たぶんですが、お示しの構想を私が書いてみようとすると、たぶん自分もヒロインが殺してなかった、としたくなるだろうと思います。主人公と深く結びつく予定のヒロインだと、あまり傷を作りたくないという自然な人情です。

ですが、作者が気持ちいいのは読者には無関係です。むしろ、作者が書いていて楽しいとか、避けたいと思うことは、読者には正反対の感情を呼び起こしがちです。作者として安易だからです。作者として好きなキャラへのえこひいきと言い換えてもいいでしょう。作品世界の神がフェアでなかったら、読者に見抜かれます。

やはり、ヒロインが母親を殺害したとしておくのが無難かと思います。いったんヒロインが真犯人と明らかになり、主人公が憎む展開のほうがやりやすいでしょう。そして殺害後のヒロインが密かに悔いていたとか、事情があったとかでひっくり返す。例えば、確かにヒロインが母親を剣で刺し殺したけれど、実は母親が背後に隠した主人公を他の海賊に見つけられないためだった、とか。

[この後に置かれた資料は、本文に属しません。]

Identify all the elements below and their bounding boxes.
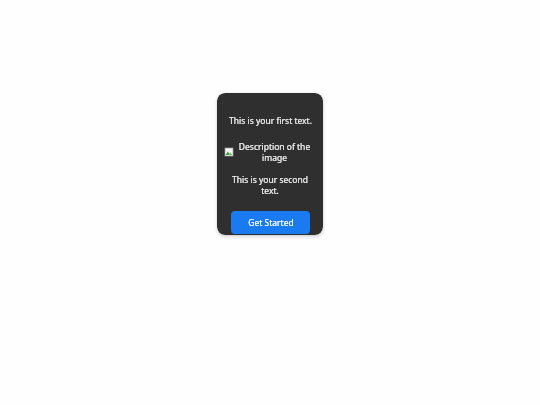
staticText: This is your second text. xyxy=(225,174,315,196)
other: Description of the image xyxy=(225,148,233,156)
staticText: Get Started xyxy=(248,217,294,229)
button[interactable]: Get Started xyxy=(231,211,310,234)
staticText: This is your first text. xyxy=(229,115,312,127)
staticText: Description of the image xyxy=(234,141,315,163)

もしヒロインが真犯人でないとする展開なら、母親を殺そうとした仲間の海賊を止めようとしたんだけど、主人公にはヒロインが促したように見えた、とかでしょうか。その後、ヒロインは密かに悔いていて、主人公がヒロインの奴隷となったとき、知らない奴だと振舞ったけれど、実際には「あのときの男の子だ」と認識していた、とか(この場合、ヒロインが表面上は主人公につらく当たるも、危機に陥れば救うという展開が入れやすかったりする)。

10.余談的に「少女」の数年前の母親殺害について

細かいことですがちょっと奇妙に感じたもので最後に少しだけ。主人公がかたき討ちに来るのが数年後で、その時点でも少女としまして、ヒロインはまだ10代、例えば17歳だとします。高校生くらいですね。その数年前だと中学生、どうかすると小学生くらい。

それで母親を殺害することができるのはちょっと不自然な感じがします。主人公が「かたきはこいつだ」と思うようなことをやらかしたはずですよね。その主人公がかたき討ち時に青年とすると、ヒロインより年長でしょうか。

もしそうならですが、主人公は海賊襲撃~母親殺害時に何をしてたんだ、年下の女の子に母親を目の前で殺されたとしたら、ちょっと情けなくないか、とも思えます。主人公は数年で船を率いるまでの力を持つわけですよね。だとすると、海賊襲撃時でもそれなりに力があるはず。

これは詳細をお伺いしてませんので、もしかしたら整合性ある描写になるのかもしれませんが、粗い設定案としては気になりましたので、申し上げてみることにしました。